Supostamente, o som do carro não ia tocar nada que melhorasse o clima.
Ela estava com muito sono. Chovia pingos finos no vidro. Só queria voltar pra casa, fechar a porta do quarto, apagar a luz e acordar dois dias depois, alheia a tudo e a todos. Ele estava em prantos no banco do carona. Demorou tanto para soltar o choro e agora escorregava nele, se ensopava dele. Por ela, ele podia se sufocar na própria água. Ela afundou o pé no acelerador e ele colocou o cinto pra mostrar que estava com medo. Seguiram ouvindo apenas as palavras cantadas nas músicas, algumas, que às vezes, até se encaixavam, perfeitas, na situação, parecendo trilha composta para filme. O carro deslizava na pista como em piso de mármore, sem atrito. Nada de obstáculos. Nada de motoristas barbeiros interpondo o caminho. Só a chuva e o vento e o peso dos pensamentos. Um sentimento de tristeza que deveria durar, sem passar tão rápido dentro dele, sem correr junto com o sangue pra ser eliminado totalmente após o circuito.

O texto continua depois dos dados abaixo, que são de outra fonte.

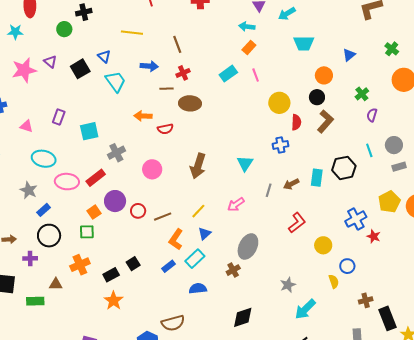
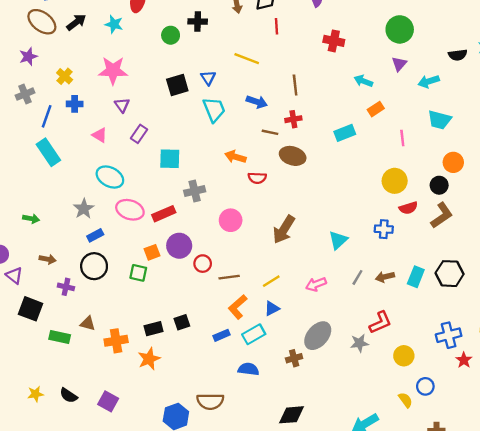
cyan arrow: (247, 27) -> (363, 81), moved
purple triangle: (50, 62) -> (122, 105), moved
pink line: (256, 75) -> (402, 138), moved
red semicircle: (296, 122) -> (408, 208), turned 56
orange cross: (80, 265) -> (116, 341), moved
yellow semicircle: (334, 281) -> (405, 400), turned -32
gray star: (288, 285) -> (359, 343), moved

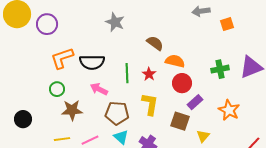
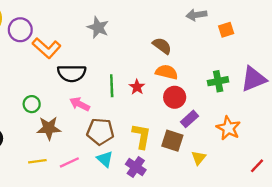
brown semicircle: (155, 43) -> (162, 46), moved
orange L-shape: (62, 58) -> (47, 48), moved, turned -120
yellow L-shape: (150, 104) -> (141, 136), moved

Um dia, em algum lugar, eles se conheceram e quando conversaram, se amaram. E passaram muitos dias sem sair de casa, subindo com as pernas na parede. Encostados no colchão que ficava em cima do chão, junto de diversas outras coisas espalhadas por aí - dois copos de água sujos de suco de uva; um cinzeiro transbordando de bagas de cigarro e uma pontinha de um baseado na borda; uma garrafa de vinho carmenere; uma caneca melada de resto de leite condensado, misturado com ovo maltine, comido colher por colher, bem devagar; 3 dvds de Groucho Marx e o livro de Sérgio Sant’anna “O Monstro” que estava na bolsa dela quando se encontraram. O lençol era uma mistura de cheiros - perfume, suor, baba, sexo, comida.
Grudaram nos primeiros meses. Saíam pra trabalhar e só pensavam em pular um em cima do outro, com declarações ridículas e promessas de afeição eterna. Ela passava todas as noites na casa dele e os finais de semana eram reclusões. Assistiam filmes, ouviam música, dançavam, bebiam, quase não dormiam ou, às vezes, dormiam o dia todo.
Mas nem tudo era o que parecia. Essa perfeição de novela. Dentro dela as coisas não eram tão inteiras, partiam da agonia para o medo. Tinha alguma passagem nele que nunca ficava muito clara. Era a pergunta simples que ele nunca respondia, o jeito como ele a tocava, as vezes que ele não ficava excitado - ou deixava de ficar em momentos cruciais.
Mesmo apenas no início da relação, ela entendia que o futuro com a obscuridade dele seria o seu estrago. E foi.